In the listing below, locate the line that contains "Гель противоспаечный рассасывающийся" and the line that contains "ne : Pôle Muséal, Métropole". Restate word for word those two lines and every line between them, and nothing else.

++++++++++++++++++++

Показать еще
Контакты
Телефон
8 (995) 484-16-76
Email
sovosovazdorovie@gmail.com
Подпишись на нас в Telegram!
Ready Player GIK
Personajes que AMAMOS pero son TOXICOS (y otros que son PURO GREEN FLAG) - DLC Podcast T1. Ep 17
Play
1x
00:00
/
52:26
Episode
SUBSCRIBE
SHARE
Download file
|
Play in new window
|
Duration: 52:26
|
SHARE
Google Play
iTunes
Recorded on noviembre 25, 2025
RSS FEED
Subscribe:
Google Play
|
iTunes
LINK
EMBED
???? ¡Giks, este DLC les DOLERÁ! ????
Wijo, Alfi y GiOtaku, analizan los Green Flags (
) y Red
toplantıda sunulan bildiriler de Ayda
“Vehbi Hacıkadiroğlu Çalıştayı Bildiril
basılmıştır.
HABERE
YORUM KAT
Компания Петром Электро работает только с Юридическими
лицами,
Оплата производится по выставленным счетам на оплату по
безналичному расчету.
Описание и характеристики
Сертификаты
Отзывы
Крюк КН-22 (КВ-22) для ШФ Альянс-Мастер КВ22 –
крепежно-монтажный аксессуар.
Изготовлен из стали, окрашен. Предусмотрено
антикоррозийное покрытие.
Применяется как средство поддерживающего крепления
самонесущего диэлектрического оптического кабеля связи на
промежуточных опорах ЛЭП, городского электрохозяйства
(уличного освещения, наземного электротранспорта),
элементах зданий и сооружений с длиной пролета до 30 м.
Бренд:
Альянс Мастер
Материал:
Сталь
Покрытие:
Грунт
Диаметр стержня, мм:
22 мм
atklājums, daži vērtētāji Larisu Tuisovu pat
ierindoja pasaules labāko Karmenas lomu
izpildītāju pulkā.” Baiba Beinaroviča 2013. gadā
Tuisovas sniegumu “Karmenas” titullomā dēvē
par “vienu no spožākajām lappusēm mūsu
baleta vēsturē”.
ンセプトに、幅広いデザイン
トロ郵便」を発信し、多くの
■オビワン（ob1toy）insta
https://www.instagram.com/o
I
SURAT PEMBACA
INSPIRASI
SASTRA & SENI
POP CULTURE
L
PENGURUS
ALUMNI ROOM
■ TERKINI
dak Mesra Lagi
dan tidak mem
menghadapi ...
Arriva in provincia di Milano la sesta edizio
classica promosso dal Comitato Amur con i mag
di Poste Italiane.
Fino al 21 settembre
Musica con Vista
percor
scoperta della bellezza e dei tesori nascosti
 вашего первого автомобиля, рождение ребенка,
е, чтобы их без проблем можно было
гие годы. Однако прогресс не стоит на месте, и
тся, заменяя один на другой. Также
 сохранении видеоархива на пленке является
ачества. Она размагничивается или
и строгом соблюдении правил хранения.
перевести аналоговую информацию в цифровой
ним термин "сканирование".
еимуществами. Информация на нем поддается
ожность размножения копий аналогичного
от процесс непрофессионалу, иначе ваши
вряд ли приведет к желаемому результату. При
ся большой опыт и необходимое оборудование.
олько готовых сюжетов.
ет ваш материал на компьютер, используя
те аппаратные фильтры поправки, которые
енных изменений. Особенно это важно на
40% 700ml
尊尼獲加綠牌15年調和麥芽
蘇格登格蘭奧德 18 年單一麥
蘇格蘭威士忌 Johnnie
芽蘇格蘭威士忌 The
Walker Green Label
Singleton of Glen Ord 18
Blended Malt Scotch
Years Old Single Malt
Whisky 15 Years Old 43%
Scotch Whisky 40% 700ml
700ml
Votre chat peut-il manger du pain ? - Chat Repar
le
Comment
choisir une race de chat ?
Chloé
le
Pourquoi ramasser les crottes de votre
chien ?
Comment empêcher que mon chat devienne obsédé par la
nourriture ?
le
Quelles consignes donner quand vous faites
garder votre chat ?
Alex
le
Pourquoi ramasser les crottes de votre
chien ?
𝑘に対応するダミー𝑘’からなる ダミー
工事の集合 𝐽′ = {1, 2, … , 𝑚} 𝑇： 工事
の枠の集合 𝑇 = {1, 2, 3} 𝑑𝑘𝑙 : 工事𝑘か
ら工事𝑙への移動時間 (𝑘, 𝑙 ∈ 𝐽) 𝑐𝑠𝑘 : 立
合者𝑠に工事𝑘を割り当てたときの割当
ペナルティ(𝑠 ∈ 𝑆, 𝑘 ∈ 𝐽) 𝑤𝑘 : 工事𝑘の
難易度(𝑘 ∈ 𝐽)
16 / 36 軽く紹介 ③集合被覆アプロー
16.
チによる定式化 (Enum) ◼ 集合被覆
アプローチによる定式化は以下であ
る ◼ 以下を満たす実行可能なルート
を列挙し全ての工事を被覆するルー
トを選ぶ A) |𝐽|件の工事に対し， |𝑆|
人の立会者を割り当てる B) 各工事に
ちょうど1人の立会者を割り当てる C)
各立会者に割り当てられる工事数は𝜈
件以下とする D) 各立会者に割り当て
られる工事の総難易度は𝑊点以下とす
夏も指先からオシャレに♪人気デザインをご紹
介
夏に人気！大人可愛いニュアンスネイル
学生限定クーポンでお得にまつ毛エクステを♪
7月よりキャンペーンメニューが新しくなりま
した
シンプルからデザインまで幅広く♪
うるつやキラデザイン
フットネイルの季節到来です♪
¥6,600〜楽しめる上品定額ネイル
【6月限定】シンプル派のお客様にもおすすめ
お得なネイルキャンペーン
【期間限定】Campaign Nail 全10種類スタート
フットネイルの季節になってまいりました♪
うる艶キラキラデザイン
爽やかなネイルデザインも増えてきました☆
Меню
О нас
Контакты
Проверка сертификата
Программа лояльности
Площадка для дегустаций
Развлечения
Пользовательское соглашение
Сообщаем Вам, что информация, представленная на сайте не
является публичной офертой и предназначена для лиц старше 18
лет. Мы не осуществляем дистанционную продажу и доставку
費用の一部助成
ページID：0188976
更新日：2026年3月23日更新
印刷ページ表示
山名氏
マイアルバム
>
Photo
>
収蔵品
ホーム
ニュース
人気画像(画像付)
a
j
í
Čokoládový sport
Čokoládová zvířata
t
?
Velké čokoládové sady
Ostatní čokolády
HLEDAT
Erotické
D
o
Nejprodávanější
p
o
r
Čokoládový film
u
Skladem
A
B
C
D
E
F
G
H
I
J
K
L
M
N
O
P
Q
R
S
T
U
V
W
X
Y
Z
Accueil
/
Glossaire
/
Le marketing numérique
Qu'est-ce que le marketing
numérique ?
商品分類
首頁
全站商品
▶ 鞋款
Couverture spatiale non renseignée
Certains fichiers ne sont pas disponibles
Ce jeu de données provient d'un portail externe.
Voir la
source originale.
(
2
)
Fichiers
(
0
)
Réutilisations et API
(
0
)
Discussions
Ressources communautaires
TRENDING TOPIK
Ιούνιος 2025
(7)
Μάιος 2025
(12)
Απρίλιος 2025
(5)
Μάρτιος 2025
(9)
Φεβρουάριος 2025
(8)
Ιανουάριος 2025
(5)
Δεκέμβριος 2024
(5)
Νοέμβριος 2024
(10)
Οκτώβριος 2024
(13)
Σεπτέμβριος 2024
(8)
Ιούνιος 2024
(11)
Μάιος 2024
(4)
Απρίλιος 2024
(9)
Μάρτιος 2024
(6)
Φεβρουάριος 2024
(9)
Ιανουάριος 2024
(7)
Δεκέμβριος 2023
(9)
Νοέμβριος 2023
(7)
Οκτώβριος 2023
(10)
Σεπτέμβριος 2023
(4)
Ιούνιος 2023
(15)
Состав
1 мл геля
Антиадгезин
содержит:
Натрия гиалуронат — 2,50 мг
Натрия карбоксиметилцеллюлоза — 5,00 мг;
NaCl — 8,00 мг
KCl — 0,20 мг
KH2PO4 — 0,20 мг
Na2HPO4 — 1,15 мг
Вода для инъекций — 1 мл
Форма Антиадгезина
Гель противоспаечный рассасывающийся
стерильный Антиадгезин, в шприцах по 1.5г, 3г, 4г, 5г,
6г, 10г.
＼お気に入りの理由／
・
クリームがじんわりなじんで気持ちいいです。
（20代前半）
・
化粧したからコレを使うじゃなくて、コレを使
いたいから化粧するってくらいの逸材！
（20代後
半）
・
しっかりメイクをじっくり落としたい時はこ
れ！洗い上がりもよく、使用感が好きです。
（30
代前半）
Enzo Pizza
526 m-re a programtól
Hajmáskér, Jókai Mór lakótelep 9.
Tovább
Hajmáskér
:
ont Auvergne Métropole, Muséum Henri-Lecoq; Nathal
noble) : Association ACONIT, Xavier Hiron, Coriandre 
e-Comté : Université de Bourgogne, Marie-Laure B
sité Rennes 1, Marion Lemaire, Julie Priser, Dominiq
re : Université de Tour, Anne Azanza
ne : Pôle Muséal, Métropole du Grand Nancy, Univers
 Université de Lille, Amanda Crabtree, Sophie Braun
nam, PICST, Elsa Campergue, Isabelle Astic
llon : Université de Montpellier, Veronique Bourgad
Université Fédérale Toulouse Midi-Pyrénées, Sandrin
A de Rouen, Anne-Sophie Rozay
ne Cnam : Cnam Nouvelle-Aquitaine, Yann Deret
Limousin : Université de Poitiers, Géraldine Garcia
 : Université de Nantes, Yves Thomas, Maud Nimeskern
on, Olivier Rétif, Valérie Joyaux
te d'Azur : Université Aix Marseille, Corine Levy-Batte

++++++++++++++++++++

### Answer
Гель противоспаечный рассасывающийся
стерильный Антиадгезин, в шприцах по 1.5г, 3г, 4г, 5г,
6г, 10г.
＼お気に入りの理由／
・
クリームがじんわりなじんで気持ちいいです。
（20代前半）
・
化粧したからコレを使うじゃなくて、コレを使
いたいから化粧するってくらいの逸材！
（20代後
半）
・
しっかりメイクをじっくり落としたい時はこ
れ！洗い上がりもよく、使用感が好きです。
（30
代前半）
Enzo Pizza
526 m-re a programtól
Hajmáskér, Jókai Mór lakótelep 9.
Tovább
Hajmáskér
:
ont Auvergne Métropole, Muséum Henri-Lecoq; Nathal
noble) : Association ACONIT, Xavier Hiron, Coriandre 
e-Comté : Université de Bourgogne, Marie-Laure B
sité Rennes 1, Marion Lemaire, Julie Priser, Dominiq
re : Université de Tour, Anne Azanza
ne : Pôle Muséal, Métropole du Grand Nancy, Univers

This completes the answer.